Pakistan faces a high burden of malnutrition, with one in 10 children dying before their fifth birthday and a neonatal mortality rate of 49.4 per 1,000 live births, according to the 2017-2018 Pakistan Demographic Health Survey.
“Canada remains committed to improving the health and wellbeing of women, girls and children around the world,” said Ms. Berenice Fitz, Second Secretary Development, High Commission of Canada in Pakistan. “We are proud to support the Government of Pakistan and Nutrition International in this important research project that will provide a data driven, evidence-backed pathway to improving antenatal care for millions of women across Pakistan.”
“Nutrition International has been working with the Government of Pakistan since 2001 to improve the health of women, girls and children,” said Dr. Mandana Arabi, Vice-President, Global Technical Services and Chief Technical Advisor, Nutrition International. “This research is a new milestone in our collaboration, which will help Pakistan progress its newly launched Maternal Nutrition Strategy ensuring that women are receiving the best care possible for themselves and their children.”
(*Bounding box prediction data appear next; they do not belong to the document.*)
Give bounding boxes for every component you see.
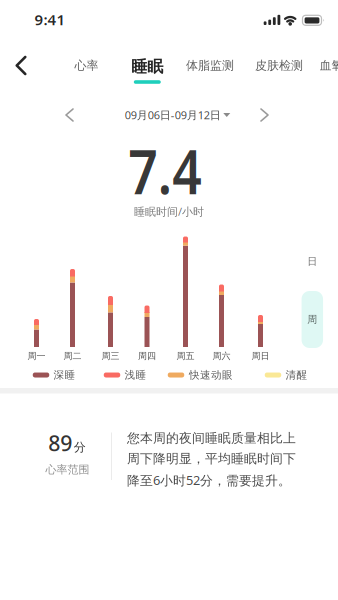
button[interactable]: 心率 — [74, 58, 98, 73]
button[interactable]: 体脂监测 — [186, 58, 234, 73]
button[interactable]: 睡眠 — [131, 57, 163, 84]
staticText: 睡眠 — [131, 57, 163, 77]
button[interactable]: 皮肤检测 — [255, 58, 303, 73]
staticText: 快速动眼 — [189, 368, 233, 382]
staticText: 分 — [74, 440, 86, 455]
staticText: 周日 — [252, 350, 270, 362]
staticText: 睡眠时间/小时 — [134, 204, 204, 219]
button[interactable]: Back — [8, 48, 34, 83]
button[interactable]: Next week — [254, 102, 275, 128]
staticText: 周六 — [212, 350, 230, 362]
staticText: 周一 — [28, 350, 46, 362]
staticText: 周四 — [138, 350, 156, 362]
button[interactable]: 日 — [301, 248, 323, 274]
staticText: 7.4 — [122, 129, 208, 212]
staticText: 您本周的夜间睡眠质量相比上 — [127, 430, 296, 446]
staticText: 心率 — [74, 58, 98, 73]
staticText: 日 — [307, 255, 317, 268]
staticText: 皮肤检测 — [255, 58, 303, 73]
button[interactable]: Previous week — [59, 102, 80, 128]
button[interactable]: 周 — [302, 291, 323, 348]
staticText: 清醒 — [286, 368, 308, 382]
staticText: 浅睡 — [124, 368, 146, 382]
staticText: 89 — [48, 428, 72, 458]
staticText: 周五 — [176, 350, 194, 362]
staticText: 周三 — [102, 350, 120, 362]
staticText: 9:41 — [34, 9, 66, 30]
button[interactable]: 血氧 — [320, 58, 338, 73]
staticText: 体脂监测 — [186, 58, 234, 73]
staticText: 降至6小时52分，需要提升。 — [127, 471, 291, 489]
staticText: 心率范围 — [46, 463, 90, 476]
staticText: 09月06日-09月12日 — [125, 108, 221, 122]
staticText: 周下降明显，平均睡眠时间下 — [127, 451, 296, 467]
staticText: 深睡 — [54, 368, 76, 382]
staticText: 周二 — [64, 350, 82, 362]
staticText: 周 — [307, 313, 317, 326]
button[interactable]: 09月06日-09月12日 — [125, 108, 230, 122]
staticText: 血氧 — [320, 58, 338, 73]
In his message the Minister of Health, Mr. Abdul Qadir Patel conveyed that “Maternal Nutrition is the foundation of maternal and child health. Pregnancy and early childhood, the foundation of proper growth and wellbeing of a child, are dependent upon the good maternal care and nutrition. The introduction and scale-up of multiple micronutrient supplementation (MMS) as part of maternal nutrition programming in Pakistan is an opportunity to accelerate progress towards Sustainable Development Goals (SDG) and World Health Assembly (WHA) Global Nutrition Targets 2025. He thanked Government of Canada for its continuous support towards addressing malnutrition in Pakistan.”
The launch of the AMMI project was attended by 45 participants including representatives from National and Provincial Health and Nutrition Departments.